Whenever a picture appears, leave it out while repeating all the other data exactly.

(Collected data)
*-*-*

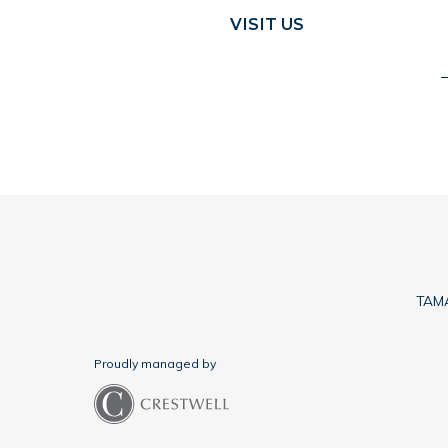
VISIT US
TAMA
Proudly managed by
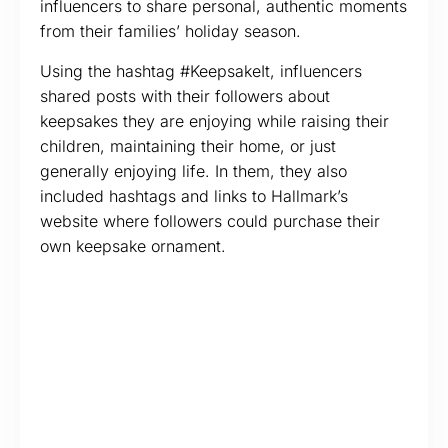
influencers to share personal, authentic moments
from their families’ holiday season.
Using the hashtag #KeepsakeIt, influencers
shared posts with their followers about
keepsakes they are enjoying while raising their
children, maintaining their home, or just
generally enjoying life. In them, they also
included hashtags and links to Hallmark’s
website where followers could purchase their
own keepsake ornament.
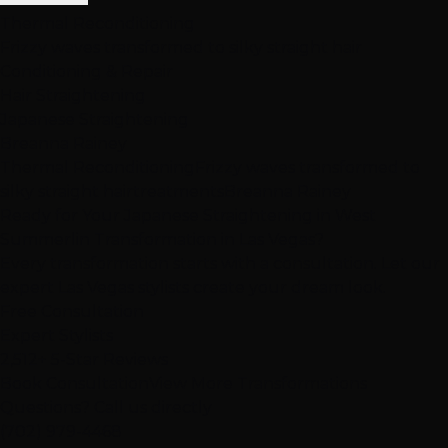
Thermal Reconditioning
Frizzy waves transformed to silky straight hair
Conditioning & Repair
Hair Straightening
Japanese Straightening
Breanna Rainey
Thermal Reconditioning
Frizzy waves transformed to
silky straight hair
treatments
Breanna Rainey
Ready for Your Japanese Straightening in West
Summerlin Transformation in Las Vegas?
Every transformation starts with a consultation. Let our
expert Las Vegas stylists create your dream look.
Free Consultation
Expert Stylists
2,512+ 5-Star Reviews
Book Consultation
View More Transformations
Questions? Call us directly
(702) 979-4468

*-*-*

» Task result:
VISIT US
TAMA
Proudly managed by
influencers to share personal, authentic moments
from their families’ holiday season.
Using the hashtag #KeepsakeIt, influencers
shared posts with their followers about
keepsakes they are enjoying while raising their
children, maintaining their home, or just
generally enjoying life. In them, they also
included hashtags and links to Hallmark’s
website where followers could purchase their
own keepsake ornament.
Thermal Reconditioning
Frizzy waves transformed to silky straight hair
Conditioning & Repair
Hair Straightening
Japanese Straightening
Breanna Rainey
Thermal Reconditioning
Frizzy waves transformed to
silky straight hair
treatments
Breanna Rainey
Ready for Your Japanese Straightening in West
Summerlin Transformation in Las Vegas?
Every transformation starts with a consultation. Let our
expert Las Vegas stylists create your dream look.
Free Consultation
Expert Stylists
2,512+ 5-Star Reviews
Book Consultation
View More Transformations
Questions? Call us directly
(702) 979-4468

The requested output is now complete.